Brian Frank, Department of Electrical and Computer Engineering
Skills like creativity, communication, and information literacy are critical in most programs in higher education. These skills can be developed well through student-directed experiential learning strategies, like service learning projects, which motivate inquiry, develop management skills, and provide a connection to the community.
Every year first-year engineering students tackle problems in a design project course, APSC-100: Practical Engineering Modules. Community service projects were introduced into this course in the 2005-2006 academic year, and greatly expanded in successive academic years. Currently the majority of the 650 first-year students are involved in some sort of community service project. Anecdotally students indicate that the projects encourage creativity and develop the ability to communicate with clients. This study was undertaken to examine more rigorously the impact of service learning projects and provide data for further improvement.

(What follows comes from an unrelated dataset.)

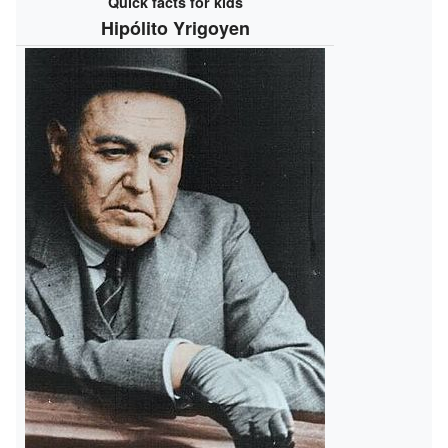
Quick facts for kids
Hipólito Yrigoyen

This study is using student self-reports about engagement and skill development, and an instrument developed to assess design cognition, to compare the outcome of client-based projects, particularly service learning projects, with non-client based projects. This will then be used to assess the contribution of community service learning projects to professional skill development.
This research is related to a broader initiative to investigate development of design skill cognition from first year to graduating year that was reported in presentations at the national engineering education conference in 2008 and 2009. The data from that study are being applied to assess the impact of service learning projects in first year.